For instance, if, for a given system being secure means ensuring information confidentiality (as in confidentiality of an encryption), then basing such system on a blockchain does not seem to be a good idea.
But also, blockchain systems do not seem a priori useful for building a system that allows performing private computations. But then, take Baum et al paper "Publicly Auditable Secure Multi-Party Computation." It describes an MPC system that uses an append-only bulletin board. This is precisely the idea that triggered the Enigma blockchain-based system, which provides secure multiparty computation using a blockchain as the append-only bulletin board mentioned in Baum's paper.
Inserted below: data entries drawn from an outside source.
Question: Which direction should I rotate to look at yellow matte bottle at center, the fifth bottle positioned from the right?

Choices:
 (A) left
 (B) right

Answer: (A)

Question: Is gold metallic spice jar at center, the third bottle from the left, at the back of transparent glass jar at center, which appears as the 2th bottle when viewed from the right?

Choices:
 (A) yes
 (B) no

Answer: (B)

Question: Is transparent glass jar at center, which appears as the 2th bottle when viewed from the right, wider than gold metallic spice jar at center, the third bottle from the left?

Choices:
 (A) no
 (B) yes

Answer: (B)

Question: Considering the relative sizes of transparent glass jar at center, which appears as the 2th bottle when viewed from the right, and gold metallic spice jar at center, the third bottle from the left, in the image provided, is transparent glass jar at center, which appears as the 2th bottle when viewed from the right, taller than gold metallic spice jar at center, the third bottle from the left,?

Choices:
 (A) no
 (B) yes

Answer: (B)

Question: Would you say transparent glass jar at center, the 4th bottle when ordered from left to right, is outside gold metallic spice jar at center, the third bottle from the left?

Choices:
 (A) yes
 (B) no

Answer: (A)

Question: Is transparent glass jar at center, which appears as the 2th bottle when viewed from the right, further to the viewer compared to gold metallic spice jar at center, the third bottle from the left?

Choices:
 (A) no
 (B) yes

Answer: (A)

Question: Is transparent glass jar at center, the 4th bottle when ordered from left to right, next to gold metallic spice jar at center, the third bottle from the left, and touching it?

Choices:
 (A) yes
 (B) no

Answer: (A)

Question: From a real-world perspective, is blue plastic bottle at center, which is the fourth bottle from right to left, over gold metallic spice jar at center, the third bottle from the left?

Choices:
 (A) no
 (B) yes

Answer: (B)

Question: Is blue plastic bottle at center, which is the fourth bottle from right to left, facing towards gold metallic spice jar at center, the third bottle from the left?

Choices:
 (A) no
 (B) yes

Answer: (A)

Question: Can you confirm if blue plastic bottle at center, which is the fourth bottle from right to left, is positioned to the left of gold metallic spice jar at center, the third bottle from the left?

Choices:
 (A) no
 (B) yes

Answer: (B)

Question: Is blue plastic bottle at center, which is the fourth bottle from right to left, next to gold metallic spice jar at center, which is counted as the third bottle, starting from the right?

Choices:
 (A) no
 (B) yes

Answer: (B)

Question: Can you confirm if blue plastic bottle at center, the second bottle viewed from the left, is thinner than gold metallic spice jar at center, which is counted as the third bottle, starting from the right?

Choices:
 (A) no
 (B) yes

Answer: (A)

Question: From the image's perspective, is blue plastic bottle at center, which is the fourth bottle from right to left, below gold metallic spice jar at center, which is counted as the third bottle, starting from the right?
And, if you want to take things further, it has been shown by Ishai et al that certain types of zero-knowledge proofs can be built from MPC too (disclaimer: I have not studied Ishai's paper, so I don't know whether or not a blockchain-based MPC system like Enigma's would be a valid implementation for its specific construction, but this serves me to make a point.) Now, zero-knowledge proofs are one of the most used cryptographic primitives to build secure systems. Probably, using a blockchain to build an MPC to then build a ZK proof to then build some other secure protocol is way far from efficient. But there may be variants or special cases for which it is still useful (and at least, from a theoretical point of view, seems very interesting.)
Also, just quoting the abstract of a very recent paper, "SoK: A Consensus Taxonomy in the Blockchain Era," by Garay and Kiayias:
Consensus (a.k.a. Byzantine agreement) is arguably one of the most
fundamental problems in distributed systems, playing also an important
role in the area of cryptographic protocols as the enabler of a
(secure) broadcast functionality.
Now, blockchain systems can be seen as a special type of consensus systems, where security is defined (in the referenced paper by Garay and Kiayias) in terms of termination, agreement and validity properties. Therefore, a blockchain system can be used to implement a secure broadcast channel. So this is another counter example of blockchains being useful to provide some specific type of security.
To summarize, there may be non-intuitive ways to achieve security and, moreover, what does it mean for a system to be secure depends on what are the properties that such system needs to ensure. Confidentiality may be one, but there may be a lot more, as some of the other answers have pointed out too.
PS: This said, sure, there is way too much hype and too much people trying to use blockchain everywhere without making sense of anything.